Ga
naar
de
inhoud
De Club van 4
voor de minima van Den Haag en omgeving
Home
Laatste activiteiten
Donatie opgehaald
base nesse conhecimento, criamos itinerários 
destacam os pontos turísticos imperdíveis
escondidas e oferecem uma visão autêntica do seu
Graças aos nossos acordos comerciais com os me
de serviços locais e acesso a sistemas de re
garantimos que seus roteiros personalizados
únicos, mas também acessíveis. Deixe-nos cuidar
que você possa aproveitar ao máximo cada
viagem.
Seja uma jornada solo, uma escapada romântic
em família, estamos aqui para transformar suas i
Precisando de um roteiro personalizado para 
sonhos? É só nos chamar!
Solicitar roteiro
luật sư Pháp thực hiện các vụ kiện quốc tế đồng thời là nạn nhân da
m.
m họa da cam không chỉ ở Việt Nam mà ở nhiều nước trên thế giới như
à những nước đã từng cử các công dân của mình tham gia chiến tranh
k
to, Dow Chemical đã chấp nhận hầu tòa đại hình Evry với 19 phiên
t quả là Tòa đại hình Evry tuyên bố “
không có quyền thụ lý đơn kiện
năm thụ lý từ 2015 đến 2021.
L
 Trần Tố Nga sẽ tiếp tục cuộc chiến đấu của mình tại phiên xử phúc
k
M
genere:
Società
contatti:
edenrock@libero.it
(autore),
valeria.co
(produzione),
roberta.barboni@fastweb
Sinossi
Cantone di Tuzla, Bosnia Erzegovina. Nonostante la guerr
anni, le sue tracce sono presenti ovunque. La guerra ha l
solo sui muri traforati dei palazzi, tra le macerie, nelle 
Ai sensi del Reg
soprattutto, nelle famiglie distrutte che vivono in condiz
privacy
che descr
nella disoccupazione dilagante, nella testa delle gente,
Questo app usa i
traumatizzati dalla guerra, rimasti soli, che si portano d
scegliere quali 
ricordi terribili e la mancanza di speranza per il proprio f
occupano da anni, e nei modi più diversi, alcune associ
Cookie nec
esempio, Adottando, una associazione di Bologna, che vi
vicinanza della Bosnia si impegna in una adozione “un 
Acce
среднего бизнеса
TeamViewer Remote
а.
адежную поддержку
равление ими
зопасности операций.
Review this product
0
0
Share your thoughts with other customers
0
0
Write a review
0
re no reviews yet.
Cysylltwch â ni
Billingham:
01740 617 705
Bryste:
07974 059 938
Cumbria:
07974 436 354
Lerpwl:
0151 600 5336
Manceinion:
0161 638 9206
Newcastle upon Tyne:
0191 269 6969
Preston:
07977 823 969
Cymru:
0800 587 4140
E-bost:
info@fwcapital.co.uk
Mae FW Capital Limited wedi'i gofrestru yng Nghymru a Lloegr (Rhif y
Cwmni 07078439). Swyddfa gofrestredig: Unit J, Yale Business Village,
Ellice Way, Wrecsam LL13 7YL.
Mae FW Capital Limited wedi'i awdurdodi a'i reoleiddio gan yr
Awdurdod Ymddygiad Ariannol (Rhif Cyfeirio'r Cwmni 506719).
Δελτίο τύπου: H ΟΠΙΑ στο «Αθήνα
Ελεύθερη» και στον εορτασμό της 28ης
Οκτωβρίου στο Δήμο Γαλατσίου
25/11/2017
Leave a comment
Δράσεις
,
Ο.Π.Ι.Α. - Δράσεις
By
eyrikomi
----
Instructions for the task.
Reproduce exactly the entries above, limited to the lines from the one with "01740 617 705" through the one with "Mae FW Capital Limited wedi'i gofrestru", both included.

Task output.
01740 617 705
Bryste:
07974 059 938
Cumbria:
07974 436 354
Lerpwl:
0151 600 5336
Manceinion:
0161 638 9206
Newcastle upon Tyne:
0191 269 6969
Preston:
07977 823 969
Cymru:
0800 587 4140
E-bost:
info@fwcapital.co.uk
Mae FW Capital Limited wedi'i gofrestru yng Nghymru a Lloegr (Rhif y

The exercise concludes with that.